Why are more women choosing to become nuns?
Ask most people what they know about nuns, and many will have formed their impressions from the cinema: from The Sound of Music, to Philomena or The Magdalene Sisters, and Sister Act.
Those portrayals fail to offer much of a clue as to why the number of nuns joining convents in England and Wales is on the rise.
Recently, the Catholic Church said the number of women becoming nuns here had reached a 25-year high, with the number of women taking holy orders rising to 45 last year. Many are aged 30 or under.
That may not seem like many, but it stands in stark contrast to the global decline in women entering religious orders.
Figures in 2013 showed the number of nuns fell from a million worldwide in 1973 to just 710,000.
So what has been happening in Britain, and what makes women in the modern world choose to take vows of poverty, chastity and obedience?
One reason may be the concerted effort by the Catholic Church here in recent years to demystify what nuns do, and to explain what life in monastic orders actually means.
Outreach and communication clearly help, but the Church believes there is something more profound going on.
Father Christopher Jamison, the former Abbot of the Benedictine Abbey at Worth, is the Catholic Church's national vocations director, and has overseen the revitalisation of its appeal to young people.
"There is a gap in the market for meaning in our culture," he says.
"Increasingly, young people find Christian faith filling that meaning gap, and for a smaller number of those, 'religious life' has a tremendous appeal because it leads them to the heart of human life today: to the heart of working for the poor, leading a balanced life and a great conviction that there is more to life."
The figures show a rise for enclosed or contemplative orders, as well as for active or apostolic ministry, and the work can vary immensely within both.
Some nuns in London can find themselves at the sharp end of social need in the modern world.
Some even accompany police on raids of brothels to help women who have been trafficked, while others work with the poor and the marginalised, or with elderly people.
Weekday order of prayers at St Mildred's Priory:
0900: Mass with Terce
1220: Midday Prayer
1950: Compline (followed by Adoration Monday, Tuesday, Thursday and Friday)
Those in enclosed orders are not completely cut off from the world, but they do devote themselves to contemplation and prayer, rising at 05:00 to start the day with vigils or matins at 05:30.
Former social worker
Sister Walburga, 35, became a Benedictine nun at St Mildred's Priory at Minster Abbey in Kent, where she leads a simple life as part of a small community.
She was a social worker who felt her calling to religious life grow stronger.
While she was thinking about her vocation, the Catholic Church offered her the chance to stay with the sisters there to see if it would be the right life for her.
"When my vocation really became strong, my boyfriend and I split up so I could explore it.
"My family thought I'd be locked away and miserable, but when they saw I was here and I was happy, they've come round," she says.
"Some of my friends were slightly bemused. One friend said to me that she didn't realise that nuns existed any more."
The rhythm of life is rather different for Roisin McGrogan, a novice with the Faithful Companions of Jesus in a convent in London.
Roisin is among the 27 women who joined active orders last year, working outside the convent, helping homeless and vulnerable people in the UK or abroad.

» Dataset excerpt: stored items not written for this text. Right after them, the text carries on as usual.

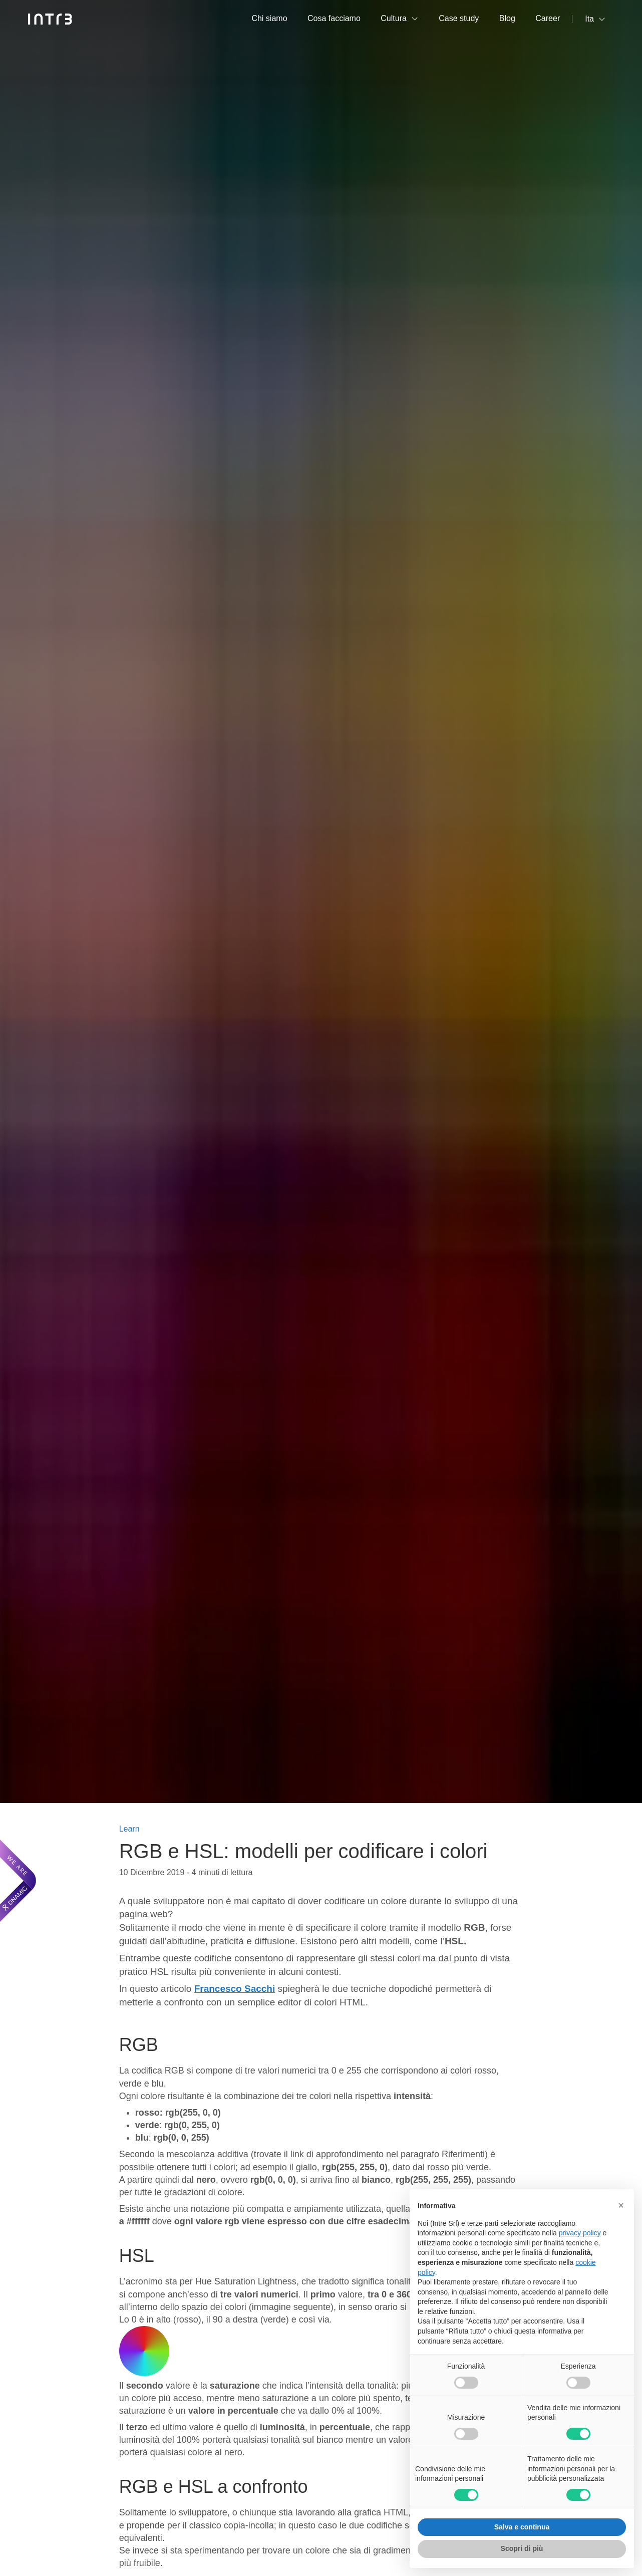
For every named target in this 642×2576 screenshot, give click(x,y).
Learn (129, 1829)
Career (547, 18)
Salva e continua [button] (521, 2527)
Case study (459, 18)
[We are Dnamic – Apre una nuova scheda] (18, 1881)
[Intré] (50, 19)
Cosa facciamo (334, 18)
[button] (621, 2205)
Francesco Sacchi (234, 1988)
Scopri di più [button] (522, 2548)
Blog (507, 18)
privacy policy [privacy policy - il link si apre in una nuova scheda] (580, 2233)
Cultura (394, 18)
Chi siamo (269, 18)
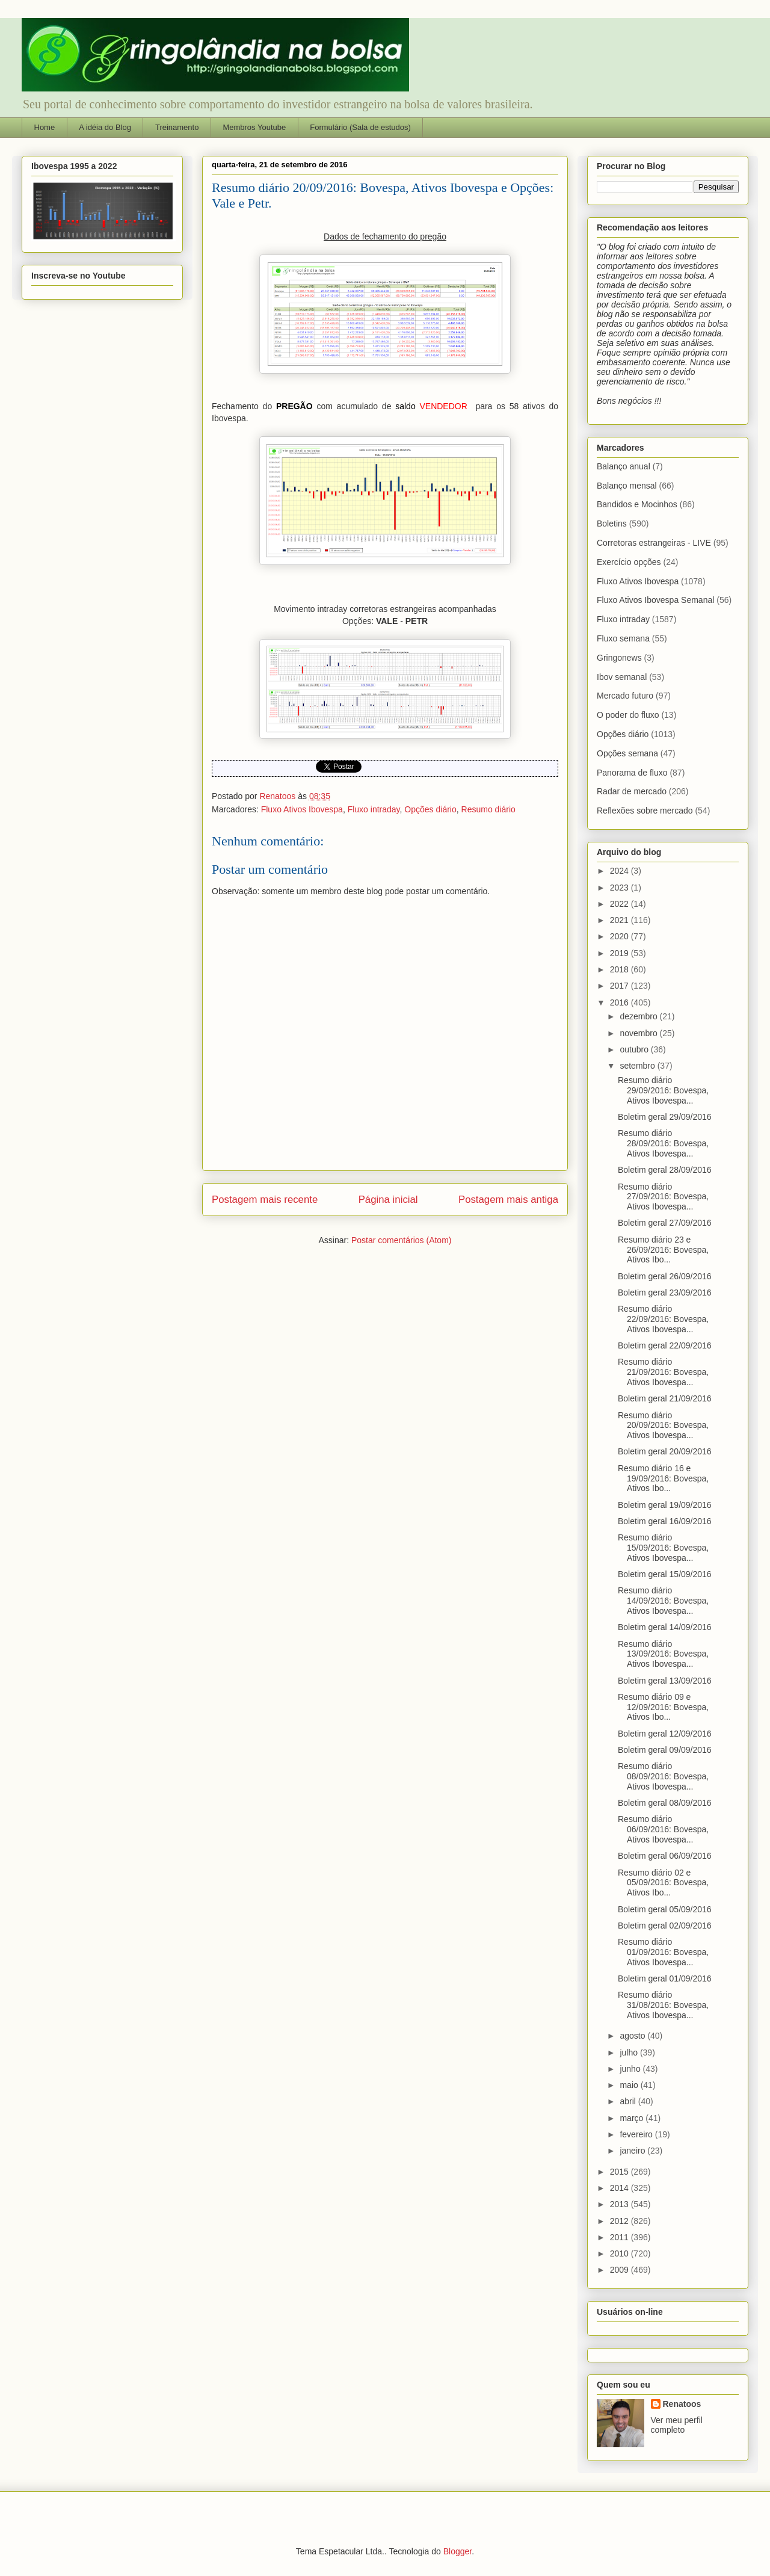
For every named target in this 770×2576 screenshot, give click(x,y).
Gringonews (619, 658)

Roisin, a 27-year old Irishwoman with an infectious smile, came to this ancient calling in a very modern way, using an internet web app to explore her options.
"Vision Vocation Match" allows would-be nuns to answer an internet questionnaire, to narrow down which religious order would suit them best.
Roisin agrees that it's a little like using an online dating site to find the perfect partner.
"I tried that too, but I found it less effective," she says, laughing.
"When you're looking for a life partner, or one love, it's to sustain you and to enable you to become the best person you can be ideally.
"And this is another way of falling in love: with great hope and great promise."
That is a feeling echoed by Theodora Hawksley, an equally engaging novice who was a theologian and academic, and is now writing a book on peace-building.
At the age of 29, she has become a novice with the Congregation of Jesus in north London.
Her work also involves helping homeless people, as well as taking part in the daily life of the convent, cooking and gardening.
Giving up a lot
I ask how she deals with the knowledge that she will no longer have the chance to marry or have children.
Her answer is direct and unhesitating.
"Yes, of course, that is going to hurt at various times. But in the same way as when you prune a plant, it encourages it to grow and flourish in different ways, that's ideally what should happen when you cut off one possibility of love.
"When you are chaste, other parts grow, and may be more flourishing, more welcoming to others.
"If our society is obsessed with money, sex and power and the games people play with them, then vows of poverty chastity and obedience represent a profound freedom.
"That's what has drawn me to religious life.
"It's not a fleeing from the world - it's a finding your place in it."
Whether a life of religious contemplation or participation in good works, both traditions of monasticism for Catholic women are clearly enjoying a fresh flourishing in Britain today.